GOP report: No wrongdoing in Biden son ties to Ukraine firm, but still 'problematic'
Democrats called the probe purely political and meant to hurt Joe Biden.
A report released Wednesday by Senate Republicans found that the role of Joe Biden's son, Hunter Biden, on the board of the Ukrainian energy company Burisma was "awkward" and at times "problematic" for U.S. officials dealing with the country, but provides no new evidence and found no instance of policy being altered as a result of his role.
"The extent to which Hunter Biden’s role on Burisma’s board affected U.S. policy toward Ukraine is not clear," the report finds.
Republican Sen. Ron Johnson, who led the investigation as chair of the Homeland Security Committee, had openly said he hoped the election-year probe would hurt the Democratic nominee and help President Donald Trump while Democrats had decried the effort as purely political.
Johnson's investigation, carried out in conjunction with GOP Sen. Charles Grassley, who heads the Senate Finance committees, purportedly sought to determine whether Hunter Biden's role on the board of Burisma was an improper conflict of interest with U.S. anti-corruption efforts in Ukraine while Joe Biden served as vice president.
"The Obama administration knew that Hunter Biden’s position on Burisma’s board was problematic and did interfere in the efficient execution of policy with respect to Ukraine," the GOP report found, without drawing a conclusion on the extent of the impact of Hunter Biden's role.

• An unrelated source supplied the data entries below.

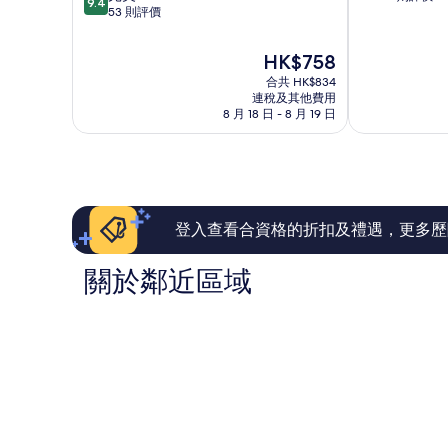
9.4
分
南
53 則評價
酒
(滿
(滿
區
店
分
分
江
為
現
HK$758
為
南
10
售
合共 HK$834
10
區
分)，
HK$758
連稅及其他費用
分)，
優
8 月 18 日 - 8 月 19 日
完
異，
美，
17
53
則
則
評
評
價
價
篇
篇
登入查看合資格的折扣及禮遇，更多歷
評
評
價
價
關於鄰近區域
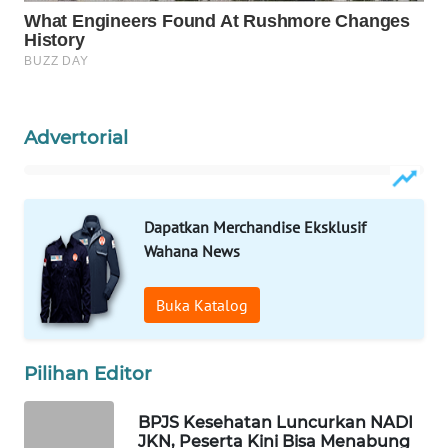
Wahana
Media
Group
WAHANA
NEWS
Advertorial
WAHANA
TANI
Dapatkan Merchandise Eksklusif
Wahana News
WAHANA
ADVOKAT
Buka Katalog
WAHANA
INFRASTRUKTUR
Pilihan Editor
WAHANA
BPJS Kesehatan Luncurkan NADI
KONSUMEN
JKN, Peserta Kini Bisa Menabung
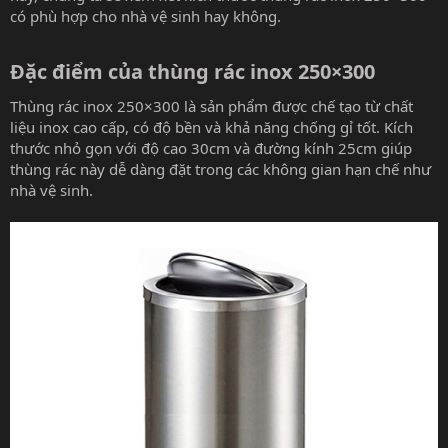
có phù hợp cho nhà vệ sinh hay không.
Đặc điểm của thùng rác inox 250×300​
Thùng rác inox 250×300 là sản phẩm được chế tạo từ chất
liệu inox cao cấp, có độ bền và khả năng chống gỉ tốt. Kích
thước nhỏ gọn với độ cao 30cm và đường kính 25cm giúp
thùng rác này dễ dàng đặt trong các không gian hạn chế như
nhà vệ sinh.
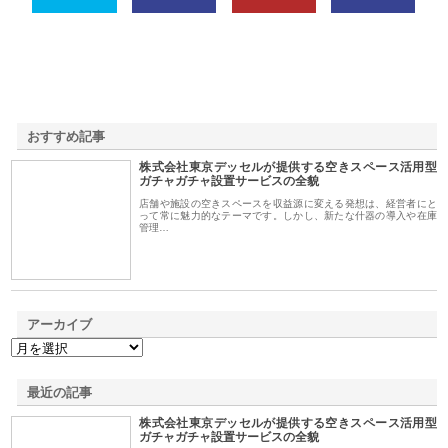
おすすめ記事
株式会社東京デッセルが提供する空きスペース活用型
1
ガチャガチャ設置サービスの全貌
店舗や施設の空きスペースを収益源に変える発想は、経営者にと
って常に魅力的なテーマです。しかし、新たな什器の導入や在庫
管理…
アーカイブ
最近の記事
株式会社東京デッセルが提供する空きスペース活用型
ガチャガチャ設置サービスの全貌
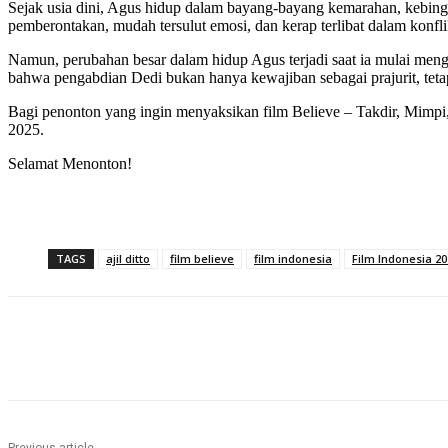
Sejak usia dini, Agus hidup dalam bayang-bayang kemarahan, kebingu
pemberontakan, mudah tersulut emosi, dan kerap terlibat dalam konfli
Namun, perubahan besar dalam hidup Agus terjadi saat ia mulai mengg
bahwa pengabdian Dedi bukan hanya kewajiban sebagai prajurit, teta
Bagi penonton yang ingin menyaksikan film Believe – Takdir, Mimpi
2025.
Selamat Menonton!
TAGS
ajil ditto
film believe
film indonesia
Film Indonesia 20
Share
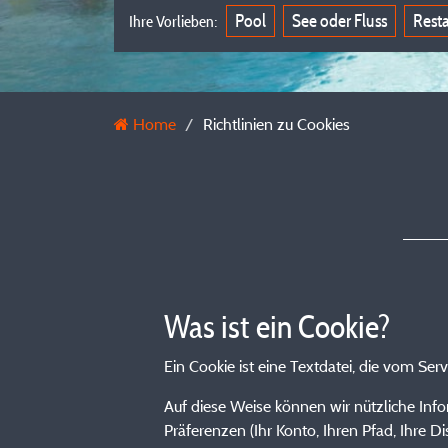
Pool
See oder Fluss
Rest
Ihre Vorlieben:
Home
Richtlinien zu Cookies
Was ist ein Cookie?
Ein Cookie ist eine Textdatei, die vom Ser
Auf diese Weise können wir nützliche Info
Präferenzen (Ihr Konto, Ihren Pfad, Ihre Di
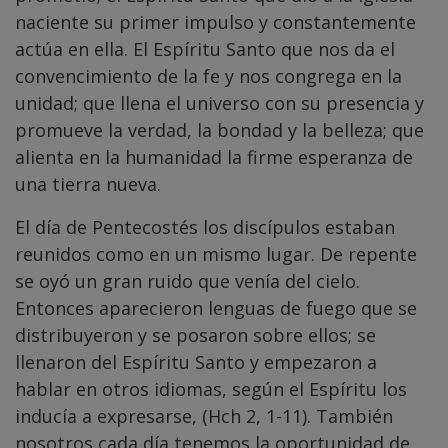
naciente su primer impulso y constantemente
actúa en ella. El Espíritu Santo que nos da el
convencimiento de la fe y nos congrega en la
unidad; que llena el universo con su presencia y
promueve la verdad, la bondad y la belleza; que
alienta en la humanidad la firme esperanza de
una tierra nueva.
El día de Pentecostés los discípulos estaban
reunidos como en un mismo lugar. De repente
se oyó un gran ruido que venía del cielo.
Entonces aparecieron lenguas de fuego que se
distribuyeron y se posaron sobre ellos; se
llenaron del Espíritu Santo y empezaron a
hablar en otros idiomas, según el Espíritu los
inducía a expresarse, (Hch 2, 1-11). También
nosotros cada día tenemos la oportunidad de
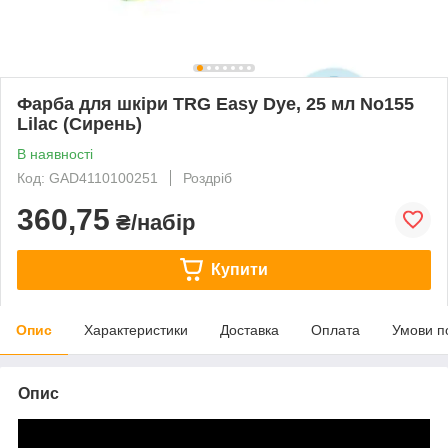
Фарба для шкіри TRG Easy Dye, 25 мл No155
Lilac (Сирень)
В наявності
Код: GAD4110100251
Роздріб
360,75
₴/набір
Купити
Опис
Характеристики
Доставка
Оплата
Умови п
Опис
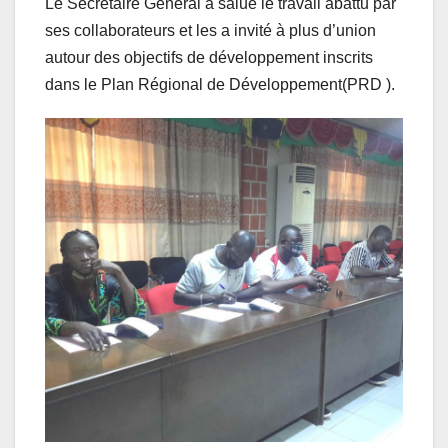
Le Secrétaire Général a salué le travail abattu par
ses collaborateurs et les a invité à plus d’union
autour des objectifs de développement inscrits
dans le Plan Régional de Développement(PRD ).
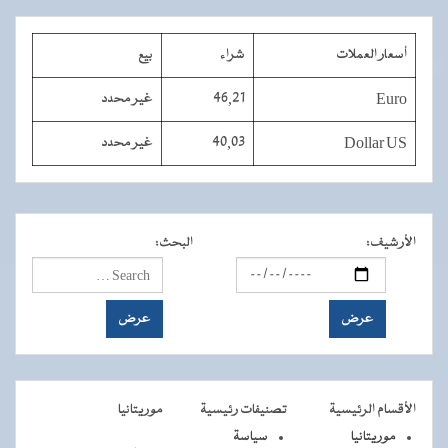
أسعار العملات
شراء
بيع
Euro
46,21
غير محدد
Dollar US
40,03
غير محدد
الأرشيف
:
البحث
:
الأقسام الرئيسية
تصنيفات رئيسية
موريتانيا
موريتانيا
سياسة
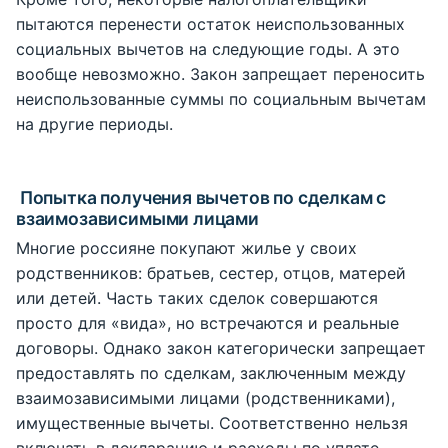
пытаются перенести остаток неиспользованных
социальных вычетов на следующие годы. А это
вообще невозможно. Закон запрещает переносить
неиспользованные суммы по социальным вычетам
на другие периоды.
Попытка получения вычетов по сделкам с
взаимозависимыми лицами
Многие россияне покупают жилье у своих
родственников: братьев, сестер, отцов, матерей
или детей. Часть таких сделок совершаются
просто для «вида», но встречаются и реальные
договоры. Однако закон категорически запрещает
предоставлять по сделкам, заключенным между
взаимозависимыми лицами (родственниками),
имущественные вычеты. Соответственно нельзя
включать в декларацию и расходы по уплате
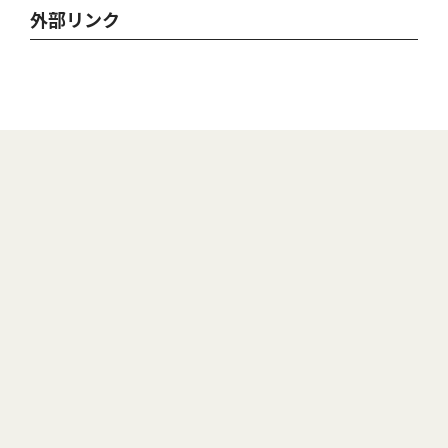
外部リンク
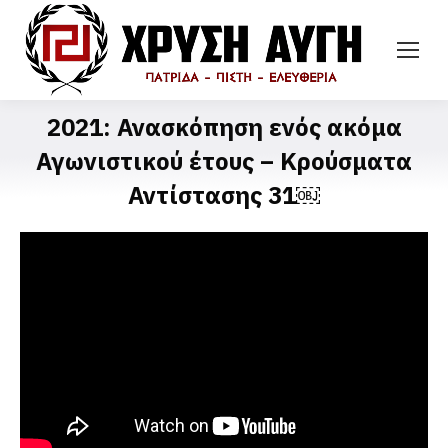
2021: Ανασκόπηση ενός ακόμα
Αγωνιστικού έτους – Κρούσματα
Αντίστασης 31￼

Johnson said he had pursued the probe based in part on accusations from Trump and others that Biden ousted a Ukrainian prosecutor who had been looking into Burisma to benefit his son, despite multiple reports and testimony from Obama administration officials who have said ousting the corrupt prosecutor was in line with U.S. policy. Much of that testimony came during the Trump impeachment hearings earlier this year in which he was accused of pressuring Ukraine to investigate Hunter Biden by threatening to withhold military aid and an Oval Office meeting.
The GOP report, based largely on news accounts, broke no new ground on that point.
"The extent to which Hunter Biden’s role on Burisma’s board affected U.S. policy toward Ukraine is not clear," the report finds.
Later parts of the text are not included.